From: Hugh Dickins <hughd@google.com>
To: "Matthew Wilcox (Oracle)" <willy@infradead.org>
Cc: Linus Torvalds <torvalds@linux-foundation.org>,
linux-mm@kvack.org, linux-fsdevel@vger.kernel.org,
akpm@linux-foundation.org
Subject: Re: [PATCH v8.1 00/31] Memory Folios
Date: Fri, 30 Apr 2021 11:47:54 -0700 (PDT) [thread overview]
Message-ID: <alpine.LSU.2.11.2104301141320.16885@eggly.anvils> (raw)
In-Reply-To: <20210430180740.2707166-1-willy@infradead.org>
Adding Linus to the Cc (of this one only): he surely has an interest.
On Fri, 30 Apr 2021, Matthew Wilcox (Oracle) wrote:
> Managing memory in 4KiB pages is a serious overhead. Many benchmarks
> benefit from a larger "page size". As an example, an earlier iteration
> of this idea which used compound pages (and wasn't particularly tuned)

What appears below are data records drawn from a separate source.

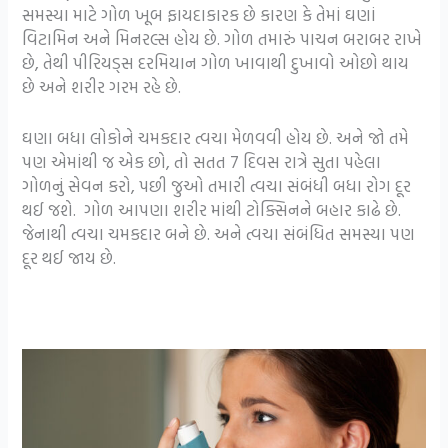
સમસ્યા માટે ગોળ ખૂબ ફાયદાકારક છે કારણ કે તેમાં ઘણાં
વિટામિન અને મિનરલ્સ હોય છે. ગોળ તમારું પાચન બરાબર રાખે
છે, તેથી પીરિયડ્સ દરમિયાન ગોળ ખાવાથી દુખાવો ઓછો થાય
છે અને શરીર ગરમ રહે છે.
ઘણા બધા લોકોને ચમકદાર ત્વચા મેળવવી હોય છે. અને જો તમે
પણ એમાંથી જ એક છો, તો સતત 7 દિવસ રાત્રે સુતા પહેલા
ગોળનું સેવન કરો, પછી જુઓ તમારી ત્વચા સંબંધી બધા રોગ દૂર
થઈ જશે. ગોળ આપણા શરીર માંથી ટોક્સિનને બહાર કાઢે છે.
જેનાથી ત્વચા ચમકદાર બને છે. અને ત્વચા સંબંધિત સમસ્યા પણ
દૂર થઈ જાય છે.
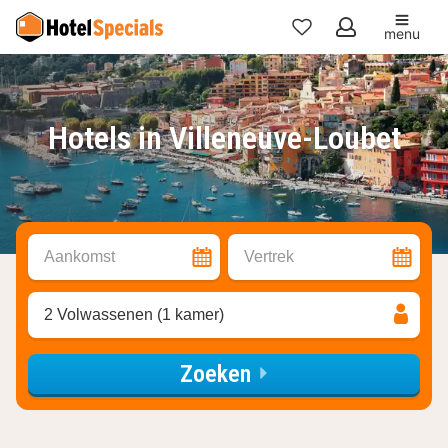
menu
Mijn
favorieten
Hotels in Villeneuve-Loubet
Aankomst
Vertrek
2 Volwassenen (1 kamer)
Zoeken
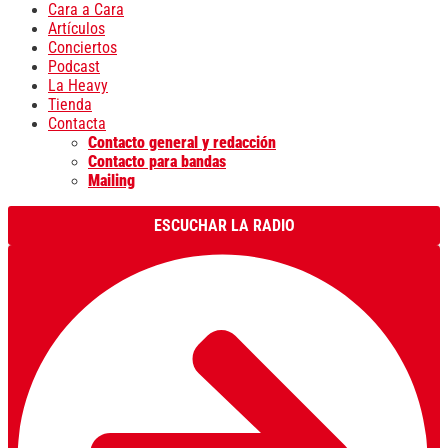
Cara a Cara
Artículos
Conciertos
Podcast
La Heavy
Tienda
Contacta
Contacto general y redacción
Contacto para bandas
Mailing
ESCUCHAR LA RADIO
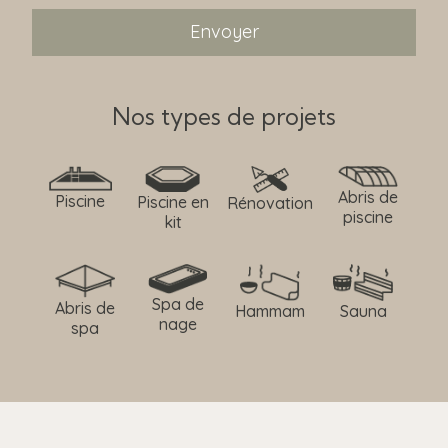
Nos types de projets
Abris de
Piscine
Piscine en
Rénovation
piscine
kit
Spa de
Abris de
Hammam
Sauna
nage
spa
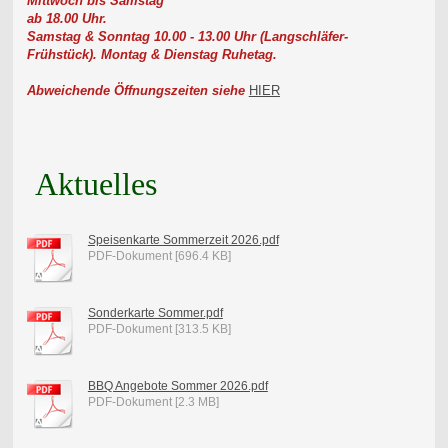
Mittwoch bis Samstag
ab 18.00 Uhr.
Samstag & Sonntag 10.00 - 13.00 Uhr (Langschläfer-
Frühstück).
Montag & Dienstag Ruhetag.
Abweichende Öffnungszeiten siehe
HIER
Aktuelles
Speisenkarte Sommerzeit 2026.pdf
PDF-Dokument [696.4 KB]
Sonderkarte Sommer.pdf
PDF-Dokument [313.5 KB]
BBQ Angebote Sommer 2026.pdf
PDF-Dokument [2.3 MB]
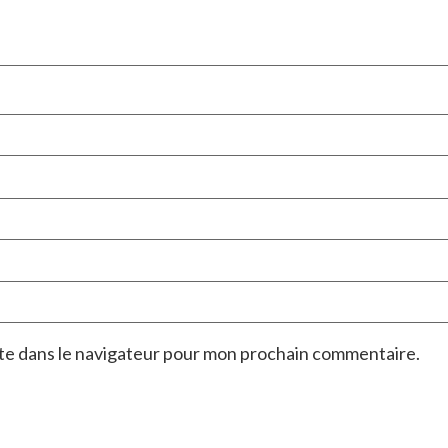
ite dans le navigateur pour mon prochain commentaire.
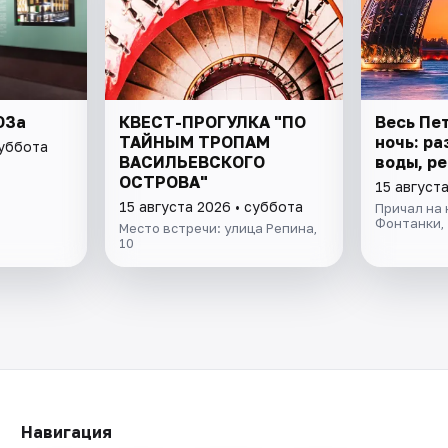
ЮЗа
КВЕСТ-ПРОГУЛКА "ПО
Весь Пе
ТАЙНЫМ ТРОПАМ
ночь: ра
суббота
ВАСИЛЬЕВСКОГО
воды, ре
ОСТРОВА"
15 август
15 августа 2026 • суббота
Причал на
Фонтанки, 
Место встречи: улица Репина,
10
Навигация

> got a 7% performance boost when compiling the kernel.
>
> Using compound pages or THPs exposes a serious weakness in our type
> system. Functions are often unprepared for compound pages to be passed
> to them, and may only act on PAGE_SIZE chunks. Even functions which are
> aware of compound pages may expect a head page, and do the wrong thing
> if passed a tail page.
>
> There have been efforts to label function parameters as 'head' instead
> of 'page' to indicate that the function expects a head page, but this
> leaves us with runtime assertions instead of using the compiler to prove
> that nobody has mistakenly passed a tail page. Calling a struct page
> 'head' is also inaccurate as they will work perfectly well on base pages.
>
> We also waste a lot of instructions ensuring that we're not looking at
> a tail page. Almost every call to PageFoo() contains one or more hidden
> calls to compound_head(). This also happens for get_page(), put_page()

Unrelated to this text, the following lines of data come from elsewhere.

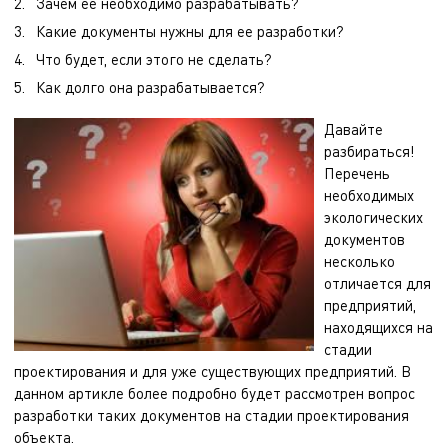
Зачем ее необходимо разрабатывать?
Какие документы нужны для ее разработки?
Что будет, если этого не сделать?
Как долго она разрабатывается?
Давайте
разбираться!
Перечень
необходимых
экологических
документов
несколько
отличается для
предприятий,
находящихся на
стадии
проектирования и для уже существующих предприятий. В
данном артикле более подробно будет рассмотрен вопрос
разработки таких документов на стадии проектирования
объекта.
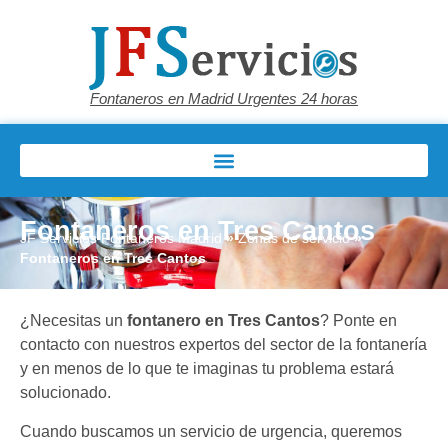
Fontaneros en Madrid Urgentes 24 horas
Fontaneros en Tres Cantos
JF Servicios Fontaneros Madrid
»
Zonas de servicio
»
Fontaneros en Tres Cantos
¿Necesitas un
fontanero en Tres Cantos
? Ponte en
contacto con nuestros expertos del sector de la fontanería
y en menos de lo que te imaginas tu problema estará
solucionado.
Cuando buscamos un servicio de urgencia, queremos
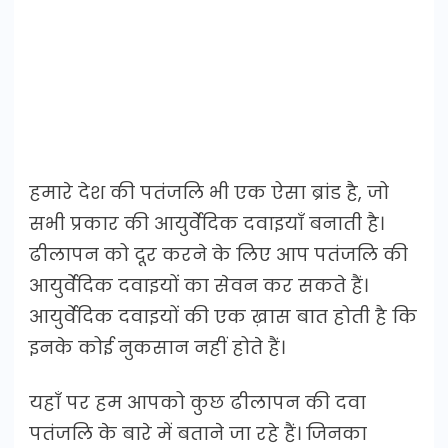
हमारे देश की पतंजलि भी एक ऐसा ब्रांड है, जो
सभी प्रकार की आयुर्वेदिक दवाइयाँ बनाती है।
ढीलापन को दूर करने के लिए आप पतंजलि की
आयुर्वेदिक दवाइयों का सेवन कर सकते हैं।
आयुर्वेदिक दवाइयों की एक ख़ास बात होती है कि
इनके कोई नुकसान नहीं होते हैं।
यहाँ पर हम आपको कुछ ढीलापन की दवा
पतंजलि के बारे में बताने जा रहे हैं। जिनका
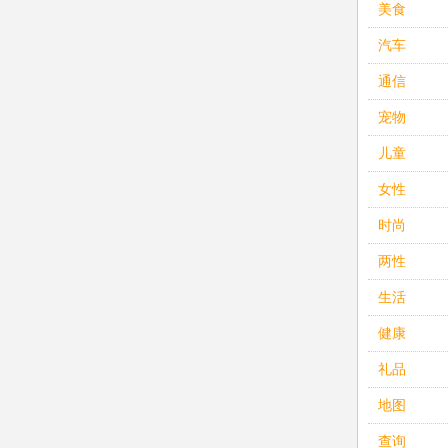
美食
汽车
通信
宠物
儿童
女性
时尚
两性
生活
健康
礼品
地图
查询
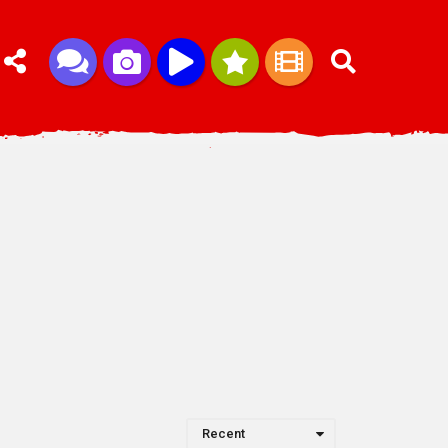
Recent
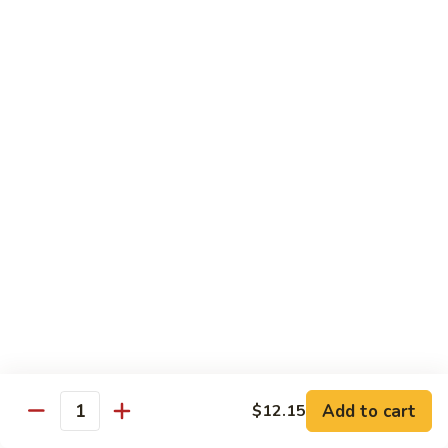
喱
$12.25
虾
Curry
Shrimp
Sweet & Sour
w. White Rice
80.
80. 甜酸肉 Sweet & Sour Pork
甜
酸
Pt. 小:
$8.15
肉
Qt. 大:
$11.35
Sweet
&
81.
Sour
81. 甜酸鸡 Sweet & Sour Chicken
甜
Pork
酸
Pt. 小:
$8.15
Add to cart
$12.15
鸡
Qt. 大:
$11.35
Quantity
Sweet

> and many more functions. There does not appear to be a way to tell gcc
> that it can cache the result of compound_head(), nor is there a way to
> tell it that compound_head() is idempotent.
>
> This series introduces the 'struct folio' as a replacement for
> head-or-base pages. This initial set reduces the kernel size by
> approximately 6kB by removing conversions from tail pages to head pages.
> The real purpose of this series is adding infrastructure to enable
> further use of the folio.
>
> The medium-term goal is to convert all filesystems and some device
> drivers to work in terms of folios. This series contains a lot of
> explicit conversions, but it's important to realise it's removing a lot
> of implicit conversions in some relatively hot paths. There will be very
> few conversions from folios when this work is completed; filesystems,
> the page cache, the LRU and so on will generally only deal with folios.
>
> The text size reduces by between 6kB (a config based on Oracle UEK)
> and 1.2kB (allnoconfig). Performance seems almost unaffected based
> on kernbench.
>
> Current tree at:
> https://git.infradead.org/users/willy/pagecache.git/shortlog/refs/heads/folio
>
> (contains another ~120 patches on top of this batch, not all of which are
> in good shape for submission)
>
> v8.1:
> - Rebase on next-20210430
> - You need https://lore.kernel.org/linux-mm/20210430145549.2662354-1-willy@infradead.org/ first
> - Big renaming (thanks to peterz):
> - PageFoo() becomes folio_foo()
> - SetFolioFoo() becomes folio_set_foo()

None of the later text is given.